Dla mnie takie rzeczy są normą.
Ale nie jestem sadystą, nie zrobiłbym czegoś mocno odbiegającego od tego co ona jest w stanie zaakceptować, bo chociaż jęki, czy jej poczucie niepewności i ogólnie różnej jej emocje, jak wstyd i inne mnie kręcą, to prawdziwy ból nie, żadne tam katowanie, żadne cierpienie. To tylko zabawa, przynajmniej dla mnie. Może dla niej nie do końca bo to jest jak zabawa kota myszką. Tylko że ja jestem tutaj kotem. I dobrze, musi traktować poważnie, ale fajnie jak ma przyjemność z wykonywania niektórych poleceń. A jeśli czegoś nie lubi to też dobrze, bo to będzie karą. Np. anal, albo spanking.
Chodzi o to żeby była taka z którą mógłbym sobie pozwolić na wszystko co mi się podoba. Tylko wtedy można to nazwać dominacją i uległością.
Może inaczej bo nie przepadam za tymi określeniami (kobiety zwykle ich używają). Wtedy byłaby moją własnością. Tak bym to ujął.

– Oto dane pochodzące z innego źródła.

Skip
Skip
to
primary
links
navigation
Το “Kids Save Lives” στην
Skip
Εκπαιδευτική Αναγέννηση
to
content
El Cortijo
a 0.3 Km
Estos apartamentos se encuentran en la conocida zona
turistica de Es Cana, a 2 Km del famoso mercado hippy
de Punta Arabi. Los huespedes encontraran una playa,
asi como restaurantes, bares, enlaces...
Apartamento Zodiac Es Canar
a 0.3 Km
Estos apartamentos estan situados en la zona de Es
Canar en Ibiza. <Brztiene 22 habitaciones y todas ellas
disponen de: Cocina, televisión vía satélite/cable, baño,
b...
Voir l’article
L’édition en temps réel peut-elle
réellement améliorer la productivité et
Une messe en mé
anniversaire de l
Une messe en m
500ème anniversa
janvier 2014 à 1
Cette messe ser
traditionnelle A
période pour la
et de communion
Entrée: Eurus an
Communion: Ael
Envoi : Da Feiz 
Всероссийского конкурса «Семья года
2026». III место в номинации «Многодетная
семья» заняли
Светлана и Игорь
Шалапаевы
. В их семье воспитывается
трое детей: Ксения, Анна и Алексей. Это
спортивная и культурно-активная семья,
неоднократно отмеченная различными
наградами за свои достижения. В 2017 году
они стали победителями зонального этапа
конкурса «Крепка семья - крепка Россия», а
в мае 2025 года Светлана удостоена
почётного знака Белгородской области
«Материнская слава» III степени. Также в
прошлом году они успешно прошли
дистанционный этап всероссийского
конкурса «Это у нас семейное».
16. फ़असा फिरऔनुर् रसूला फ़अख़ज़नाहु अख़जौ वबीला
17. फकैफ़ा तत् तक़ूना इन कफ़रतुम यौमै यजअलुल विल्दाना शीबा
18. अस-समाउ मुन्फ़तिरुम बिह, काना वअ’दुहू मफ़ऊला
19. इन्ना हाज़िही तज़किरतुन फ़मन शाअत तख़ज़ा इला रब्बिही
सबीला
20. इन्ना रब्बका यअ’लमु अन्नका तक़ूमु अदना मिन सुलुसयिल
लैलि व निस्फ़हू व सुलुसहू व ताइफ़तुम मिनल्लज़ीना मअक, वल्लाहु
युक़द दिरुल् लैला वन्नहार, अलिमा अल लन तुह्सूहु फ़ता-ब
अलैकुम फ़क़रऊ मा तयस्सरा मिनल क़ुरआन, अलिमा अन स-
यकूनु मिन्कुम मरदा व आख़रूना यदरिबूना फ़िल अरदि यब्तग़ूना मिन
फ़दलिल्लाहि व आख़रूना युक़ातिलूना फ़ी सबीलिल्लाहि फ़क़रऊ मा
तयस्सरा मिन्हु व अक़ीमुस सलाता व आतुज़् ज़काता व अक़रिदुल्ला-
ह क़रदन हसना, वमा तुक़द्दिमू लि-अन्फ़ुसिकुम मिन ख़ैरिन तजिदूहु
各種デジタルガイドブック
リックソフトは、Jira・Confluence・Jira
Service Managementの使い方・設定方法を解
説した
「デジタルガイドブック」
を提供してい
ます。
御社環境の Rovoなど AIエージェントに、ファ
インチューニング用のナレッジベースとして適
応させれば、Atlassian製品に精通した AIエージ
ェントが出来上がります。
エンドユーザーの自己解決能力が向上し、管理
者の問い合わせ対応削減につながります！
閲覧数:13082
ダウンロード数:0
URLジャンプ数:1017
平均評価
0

Są takie momenty że musi poczuć się jak moja prywatna zabawka erotyczna i będzie wiedzieć do kogo teraz należy jej dupa (do mnie
) Jest to dosyć praktyczne bo wtedy zawsze mam taki rodzaj przyjemności jaki chcę, co akurat nie jest niczym szczególnym bo zawsze robię to na co mam ochotę, ale chodzi o to żebym mógł sobie zażyczyć wszystko. Jeśli będę chciał się fizycznie wyżyć to się wyżyję, jeśli będę poczuć lizanie to starczy że pokażę palcem na miejsce na moim ciele itd.
Jak mi mówi dziewczyna o dominacji a nie obciągnie z połykiem to chuj a nie dominacja. Nie wiem jak to jest że jak się ostrzej porucha od tyłu to to już jest "ostry seks" albo "dominacja". Chyba kurwa dla zakonnicy, albo młodej siostry salezjanki która postanowiła zaszaleć. Nie żebym tym gardził bo to uwielbiam, ale takie coś to norma. Dominacja to jest dla mnie wtedy gdy laska średnio lubi spermę, albo nawet nie lubi, ale tak ją wytresuję że jak się jej spuszczę w usta to jej będzie miło bo to będzie dla niej nagrodą za dobre zachowanie, winnym, gorszym razie, zliże z podłogi.
A tak poza tym, to BDSM to temat rzeka.